In calculus, a definite integral helps us find the area between two curves over a specific interval on the x-axis. This concept is essential for calculating the exact area rather than just estimating. When working with functions, the definite integral is set up as an integral from one boundary to another. For our exercise, this means integrating from \( x=1 \) to \( x=5 \). The basic idea is to calculate the exact accumulated area by comparing the top curve against the bottom curve over the given interval. This involves finding the difference between two functions, \( y = \ln 2x \) and \( y = \ln x \). By subtracting these two within a definite integral, we can compute our desired area. This concept can be depicted mathematically as:

• \(\int_{a}^{b} (f(x) - g(x)) \, dx\)

Here, \( f(x) \) is the upper function and \( g(x) \) is the lower one. In our case, the integrand simplifies down to \( \ln 2 \), allowing us to focus on the limits of integration to find the area.
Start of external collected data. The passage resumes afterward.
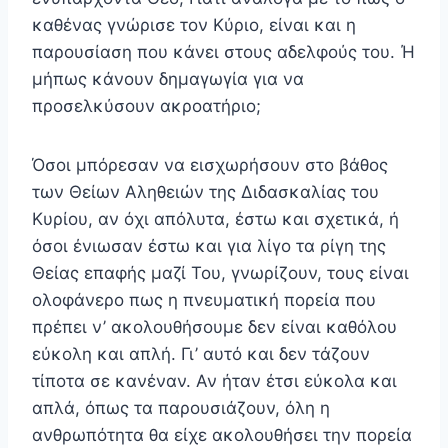
καθένας γνώρισε τον Κύριο, είναι και η
παρουσίαση που κάνει στους αδελφούς του. Ή
μήπως κάνουν δημαγωγία για να
προσελκύσουν ακροατήριο;
Όσοι μπόρεσαν να εισχωρήσουν στο βάθος
των Θείων Αληθειών της Διδασκαλίας του
Κυρίου, αν όχι απόλυτα, έστω και σχετικά, ή
όσοι ένιωσαν έστω και για λίγο τα ρίγη της
Θείας επαφής μαζί Του, γνωρίζουν, τους είναι
ολοφά­νερο πως η πνευματική πορεία που
πρέπει ν’ ακολουθή­σουμε δεν είναι καθόλου
εύκολη και απλή. Γι’ αυτό και δεν τάζουν
τίποτα σε κανέναν. Αν ήταν έτσι εύκολα και
απλά, όπως τα παρουσιάζουν, όλη η
ανθρωπότητα θα είχε ακο­λουθήσει την πορεία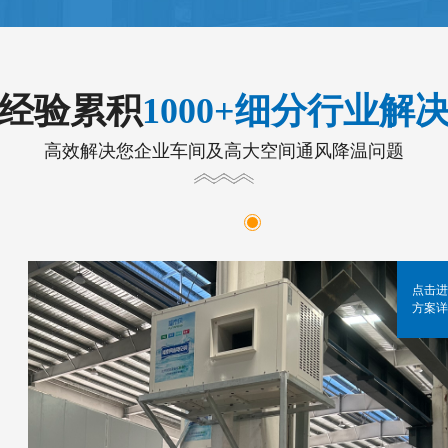
年经验累积
1000+细分行业解
高效解决您企业车间及高大空间通风降温问题
点击进
方案详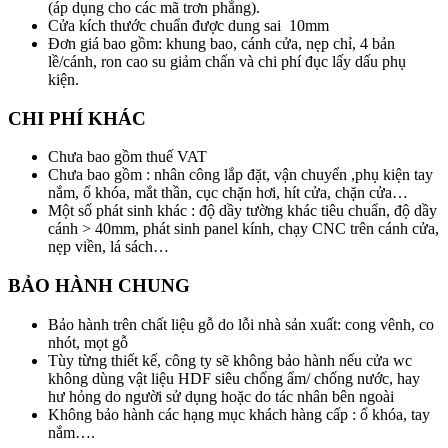
(áp dụng cho các mã trơn phẳng).
Cửa kích thước chuẩn được dung sai 10mm
Đơn giá bao gồm: khung bao, cánh cửa, nẹp chỉ, 4 bản
lề/cánh, ron cao su giảm chấn và chi phí đục lấy dấu phụ
kiện.
CHI PHÍ KHÁC
Chưa bao gồm thuế VAT
Chưa bao gồm : nhân công lắp đặt, vận chuyển ,phụ kiện tay
nắm, ổ khóa, mắt thần, cục chặn hơi, hít cửa, chặn cửa…
Một số phát sinh khác : độ dầy tường khác tiêu chuẩn, độ dầy
cánh > 40mm, phát sinh panel kính, chạy CNC trên cánh cửa,
nẹp viền, lá sách…
BẢO HÀNH CHUNG
Bảo hành trên chất liệu gỗ do lỗi nhà sản xuất: cong vênh, co
nhót, mọt gỗ
Tùy từng thiết kế, công ty sẽ không bảo hành nếu cửa wc
không dùng vật liệu HDF siêu chống ẩm/ chống nước, hay
hư hỏng do người sử dụng hoặc do tác nhân bên ngoài
Không bảo hành các hạng mục khách hàng cấp : ổ khóa, tay
nắm….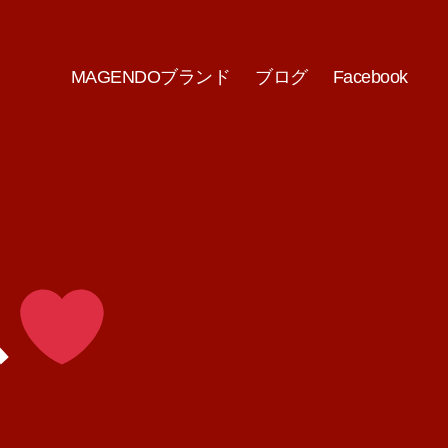
MAGENDOブランド
ブログ
Facebook
ス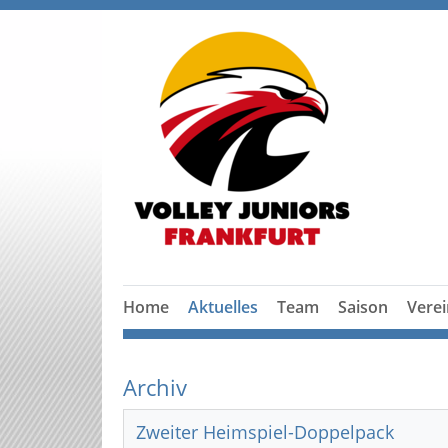
Home
Aktuelles
Team
Saison
Verei
Archiv
Zweiter Heimspiel-Doppelpack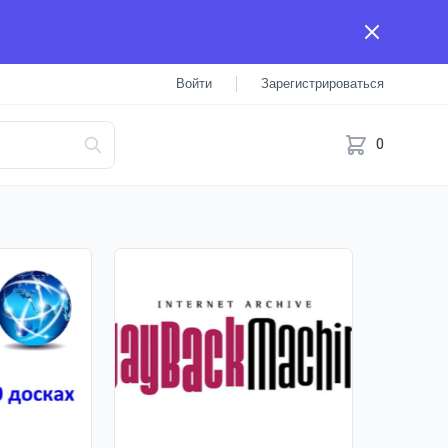
Войти
Зарегистрироваться
0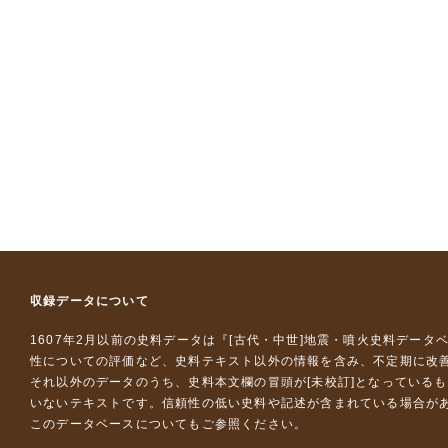
収録データについて
1607年2月以前の史料データは『
[古代・中世]地震・噴火史料データ
性についての評価など、史料テキスト以外の情報を含み、不定期に改
それ以外のデータのうち、史料本文欄の冒頭が[未校訂]となっている
いないテキストです。信頼性の低い史料や記述が含まれている場合が
このデータベースについて
もご参照ください。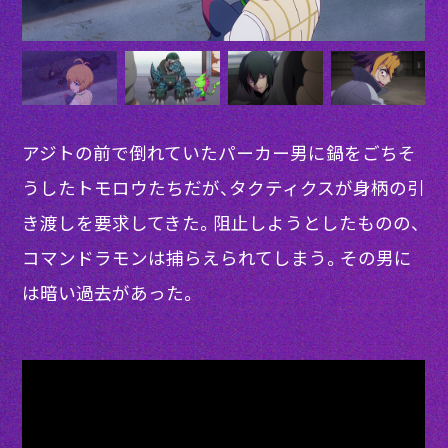
アジトの前で倒れていたパーカー男に鍋をごちそ
うしたトモロウたちだが、タクティクスが身柄の引
き渡しを要求してきた。阻止しようとしたものの、
コマンドラモンは捕らえられてしまう。その男に
は暗い過去があった。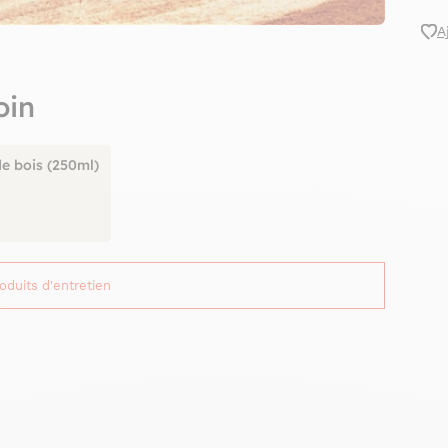
A
oin
de bois (250ml)
roduits d'entretien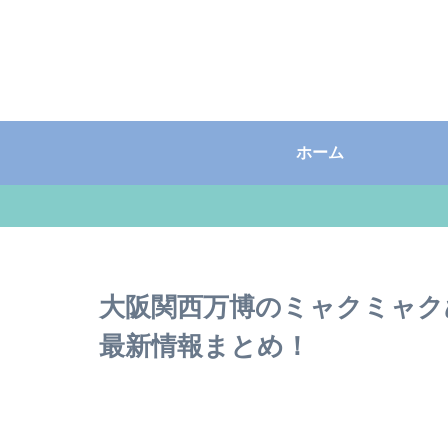
ホーム
大阪関西万博のミャクミャク
最新情報まとめ！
The natural logarithm, represented as \( \ln \), is the logarithm to the base \( e \), where \( e \) is approximately equal to 2.71828. It is used frequently in calculus due to its simple derivative and integral properties. In this problem, we have two functions involving natural logarithms: \( y = \ln x \) and \( y = \ln 2x \). Notice how neat it is when applying logarithmic rules like \( \ln(ab) = \ln a + \ln b \). So, \( \ln 2x \) becomes \( \ln 2 + \ln x \).This reformulation is crucial since it shows why \( \ln 2x \) is greater than \( \ln x \) by a constant value of \( \ln 2 \). When moving through problems like this one, being comfortable with logarithm identities can help simplify complex expressions and ultimately aid in finding intersections or areas.

Determining the points of intersection between curves helps you establish boundaries where the functions meet. In our problem, you set the two functions equal to each other to find such points: \[ \ln x = \ln 2x \]This simplifies to \[ \ln x = \ln 2 + \ln x \]Then, you get:\[0 = \ln 2\]Here, since \( \ln 2 \) is a constant, it indicates that the equations do not intersect in the given interval from \( x = 1 \) to \( x = 5 \). Knowing whether intersections exist is important, as they often mark the boundaries across which you integrate. In scenarios where curves do intersect, these would become limits for setting up the integral. Careful examination and simplification help reveal whether intersections exist, keeping calculations on track and ensuring an accurate evaluation of the area.